Need It More General?
I always wondered why this sort of compression technique isn't used more generally. It's because it brings at least one aspect of all compression techniques to the point: The redundancy that is implicit in every natural language (and other natural givings) is eliminated to the greatest possible extent. Which other compression technique gives you compression ratios of 3:1-4:1 without any sophisticated big programming logic??
In a second pass, the structural redundancy then can be reduced by some well-known methods like LZW, to gain even further compression. Quite naturally, the above described situation is the straightforward application for this algorithm. To have a simple list of (natural) words alphabetically sorted gives the best results. Because English is very similar to German, this is also true for English. Spanish also gives very good results. French is slightly less suited to this compression technique because of the many accents.

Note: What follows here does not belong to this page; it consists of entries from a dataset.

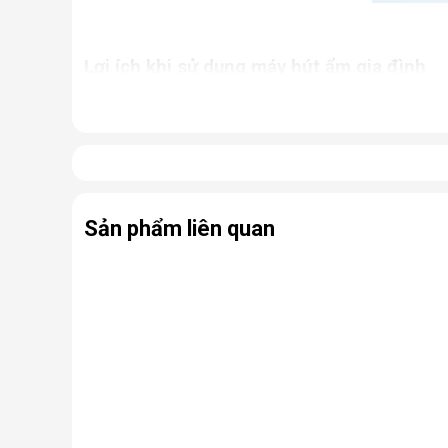
Lợi ích khi sử dụng máy hút ẩm gia đình
Giữ cho nhà cửa luôn khô thoáng, tránh khỏi tì
Ngăn chặn tình trạng nấm mốc, hạn chế sự phát
ứng thường gặp.
Bảo quản các thiết bị điện, đồ dùng trong nhà 
Hỗ trợ sấy khô quần áo, giày dép,... nhanh ch
Sản phẩm liên quan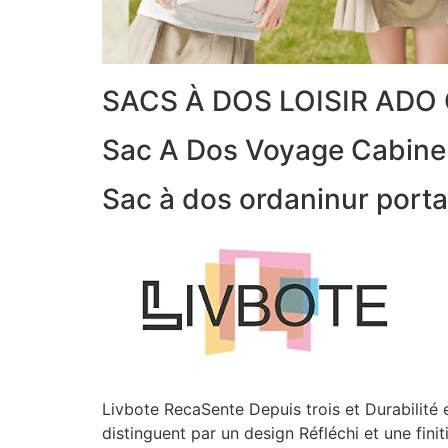
SACS À DOS LOISIR AD
Sac A Dos Voyage Cabine
Sac à dos ordaninur porta
Livbote RecaSente Depuis trois et Durabilité
distinguent par un design Réfléchi et une fini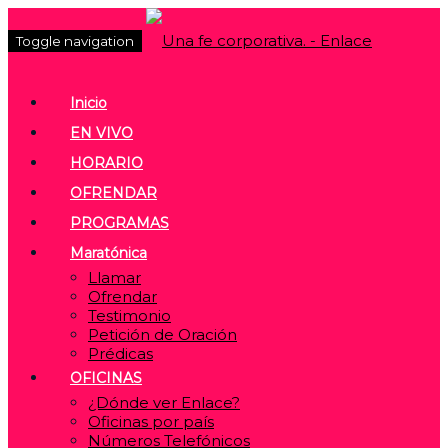
Toggle navigation
Inicio
EN VIVO
HORARIO
OFRENDAR
PROGRAMAS
Maratónica
Llamar
Ofrendar
Testimonio
Petición de Oración
Prédicas
OFICINAS
¿Dónde ver Enlace?
Oficinas por país
Números Telefónicos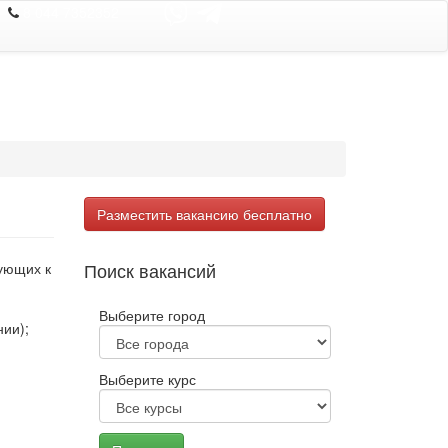
8 044 7352352
Разместить вакансию бесплатно
Поиск вакансий
тующих к
Выберите город
нии);
Выберите курс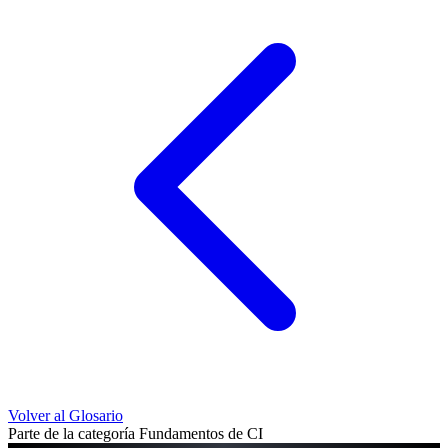
Volver al Glosario
Parte de la categoría Fundamentos de CI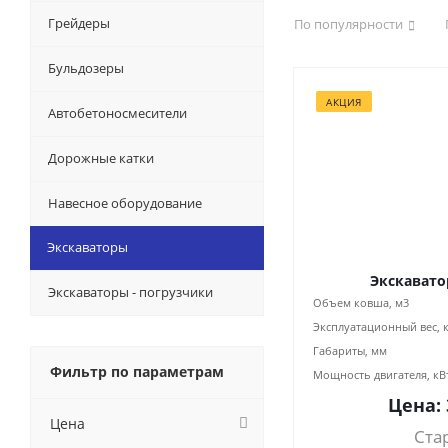
Грейдеры
По популярности
Бульдозеры
АКЦИЯ
Автобетоносмесители
Дорожные катки
Навесное оборудование
Экскаваторы
Экскавато
Экскаваторы - погрузчики
Объем ковша, м3
Эксплуатационный вес, 
Габариты, мм
Фильтр по параметрам
Мощность двигателя, кВ
Цена:
Цена
Ста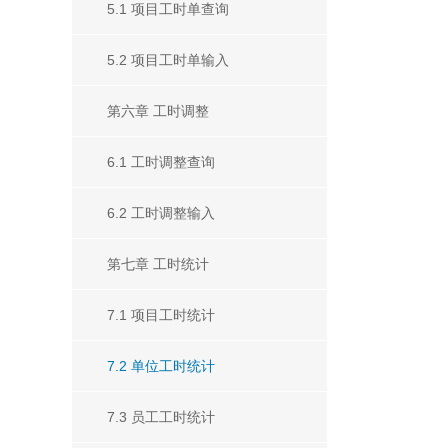
5.1 项目工时单查询
5.2 项目工时单输入
第六章 工时调整
6.1 工时调整查询
6.2 工时调整输入
第七章 工时统计
7.1 项目工时统计
7.2 单位工时统计
7.3 员工工时统计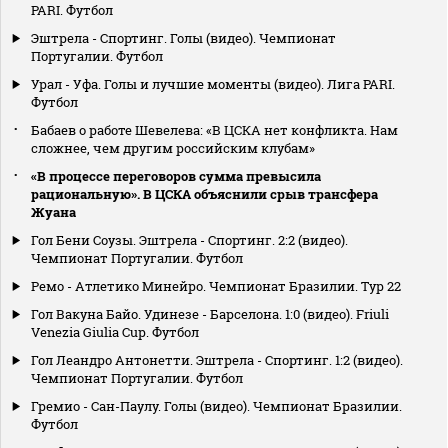
PARI. Футбол
Эштрела - Спортинг. Голы (видео). Чемпионат
Португалии. Футбол
Урал - Уфа. Голы и лучшие моменты (видео). Лига PARI.
Футбол
Бабаев о работе Шевелева: «В ЦСКА нет конфликта. Нам
сложнее, чем другим российским клубам»
«В процессе переговоров сумма превысила
рациональную». В ЦСКА объяснили срыв трансфера
Жуана
Гол Бени Соузы. Эштрела - Спортинг. 2:2 (видео).
Чемпионат Португалии. Футбол
Ремо - Атлетико Минейро. Чемпионат Бразилии. Тур 22
Гол Вакуна Байо. Удинезе - Барселона. 1:0 (видео). Friuli
Venezia Giulia Cup. Футбол
Гол Леандро Антонетти. Эштрела - Спортинг. 1:2 (видео).
Чемпионат Португалии. Футбол
Гремио - Сан-Паулу. Голы (видео). Чемпионат Бразилии.
Футбол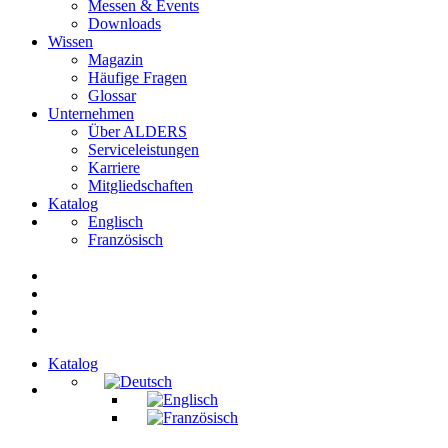
Messen & Events
Downloads
Wissen
Magazin
Häufige Fragen
Glossar
Unternehmen
Über ALDERS
Serviceleistungen
Karriere
Mitgliedschaften
Katalog
Englisch
Französisch
Katalog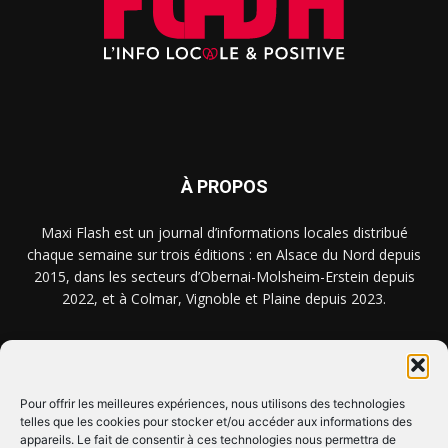
À PROPOS
Maxi Flash est un journal d’informations locales distribué
chaque semaine sur trois éditions : en Alsace du Nord depuis
2015, dans les secteurs d’Obernai-Molsheim-Erstein depuis
2022, et à Colmar, Vignoble et Plaine depuis 2023.
NOUS TROUVER ? NOUS CONTACTER ?
Pour offrir les meilleures expériences, nous utilisons des technologies
telles que les cookies pour stocker et/ou accéder aux informations des
CLIQUEZ ICI !
appareils. Le fait de consentir à ces technologies nous permettra de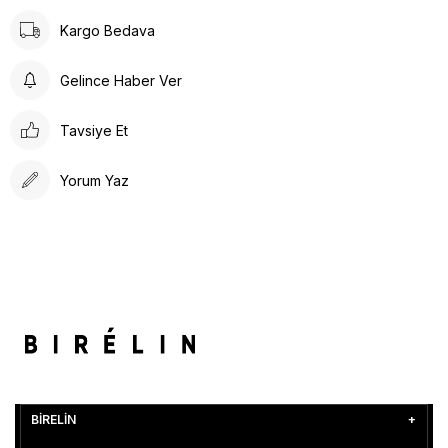
Kargo Bedava
Gelince Haber Ver
Tavsiye Et
Yorum Yaz
BİRELİN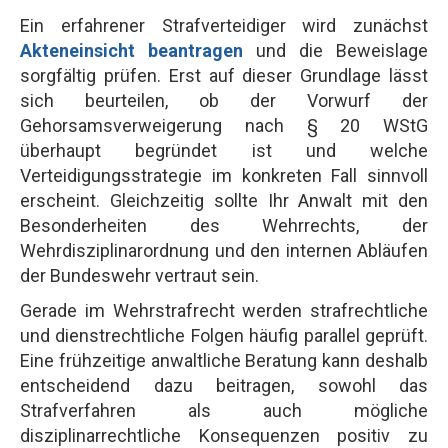
Ein erfahrener Strafverteidiger wird zunächst
Akteneinsicht beantragen
und die Beweislage
sorgfältig prüfen. Erst auf dieser Grundlage lässt
sich beurteilen, ob der Vorwurf der
Gehorsamsverweigerung nach § 20 WStG
überhaupt begründet ist und welche
Verteidigungsstrategie im konkreten Fall sinnvoll
erscheint. Gleichzeitig sollte Ihr Anwalt mit den
Besonderheiten des Wehrrechts, der
Wehrdisziplinarordnung und den internen Abläufen
der Bundeswehr vertraut sein.
Gerade im Wehrstrafrecht werden strafrechtliche
und dienstrechtliche Folgen häufig parallel geprüft.
Eine frühzeitige anwaltliche Beratung kann deshalb
entscheidend dazu beitragen, sowohl das
Strafverfahren als auch mögliche
disziplinarrechtliche Konsequenzen positiv zu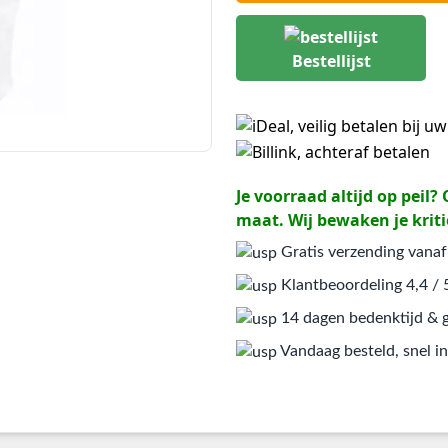
Bestellijst
Je voorraad altijd op peil
maat. Wij bewaken je kriti
Gratis verzending vanaf
Klantbeoordeling 4,4 / 
14 dagen bedenktijd & g
Vandaag besteld, snel in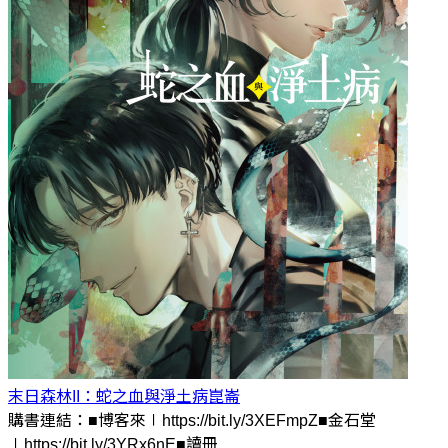
末日森林II：蛇之血與淨土病
崑崙
購書連結：■博客來∣https://bit.ly/3XEFmpZ■金石堂
∣https://bit.ly/3YRx6nE■讀冊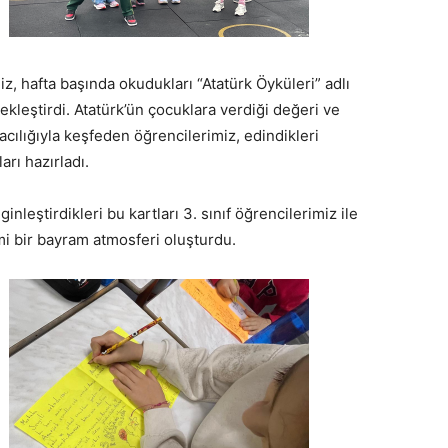
iz, hafta başında okudukları “Atatürk Öyküleri” adlı
çekleştirdi. Atatürk’ün çocuklara verdiği değeri ve
cılığıyla keşfeden öğrencilerimiz, edindikleri
arı hazırladı.
inleştirdikleri bu kartları 3. sınıf öğrencilerimiz ile
mi bir bayram atmosferi oluşturdu.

But, besides these simple applications, it is possible to convert many other problems to such a format that you get nearly the same compression ratios.
Some examples: A dictionary for two languages. Instead of the conventional form—expression first language, translation second language—you put every language in a separate sorted list of words, compress them as described, and combine them by an index. After compressing the whole complex further by LZW or some other technique, you get the best possible compression in the west.
Second example: a text. Simply sort the words in the text and index them according to the occurence of the words in the text. Zip it. Done. The longer the text is, the better the results. By the way, if you think this to the end, you get an even stronger compression technique that is rather futuristic: a general—public—list of words. Texts are then only indices into this dictionary. Absolutely unbeatable compression ratio!! But, what if a foolish hacker gets hold of this public list of words? Hey, who volunteers to write this science fiction story?
The files you can download are the C++ classes that do the work: compressing by reading and writing in the above described manner. Examples how to use them are included. Hints for further enhancements also.